Funding boost for Oxford solar glass developer
A company in Oxford has received private funding for a new type of solar technology. The investment will contribute to the development of solar glass, which can be dyed in virtually any colour and is designed to replace existing glass in residential and commercial properties.
As Solar Guide first reported back in April 2012 the new glass technology is such an exciting prospect because it is capable of harnessing solar energy, which can be converted into electricity or heating.
Essentially a commercial offshoot of Oxford University, Oxford Photovoltaics is currently developing the technology with the aim of introducing it to the commercial market. On Tuesday, the company announced that MTI Partners, an investor in clean technology, agreed to invest £2 million in the promising new development.
Founder and CEO of Oxford Photovoltaics, Kevin Arthur, believes solar glass could eventually replace conventional solar PV in glass buildings because the additional cost is relatively low.
Mr Arthur said: “What we say here is rather than attach photovoltaics to the building, why not make the building the photovoltaics? If you decide to build a building out of glass, then you’ve already decided to pay for the glass. If you add this, you’re adding a very small extra cost”.

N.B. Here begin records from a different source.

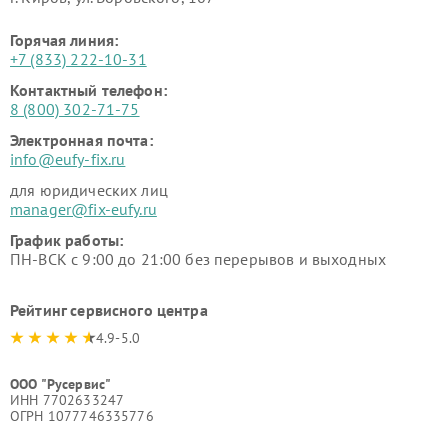
Горячая линия:
+7 (833) 222-10-31
Контактный телефон:
8 (800) 302-71-75
Электронная почта:
info@eufy-fix.ru
для юридических лиц
manager@fix-eufy.ru
График работы:
ПН-ВСК с 9:00 до 21:00 без перерывов и выходных
Рейтинг сервисного центра
4.9-5.0
ООО "Русервис"
ИНН 7702633247
ОГРН 1077746335776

The clean-energy entrepreneur added that the additional cost of building a solar glass building would be no greater than 10 per cent. According to the Guardian, glass panels used in commercial and residential buildings cost between £600 and £1,000 for every square metre. The technology that Oxford Photovoltaics is developing, which is actually a treatment used on glass rather than an entirely new glass product, would increase construction costs by up to 10 per cent, so per-square-metre glass would cost between £660 and £1,100. Clearly, the cost of this new technology is far from prohibitive.
The new technology will provide the owners or occupants of glass buildings with an opportunity to enjoy clean, renewable energy. Savings on electricity and air-conditioning ought to be considerable. The solar glass should be capable of converting around 12 per cent of solar energy into electricity, which can then be exported to the National Grid or used throughout the building.
Mr Arthur noted that certain colours of solar glass would be more efficient than others. Black, for example, should absorb more sunlight than blue.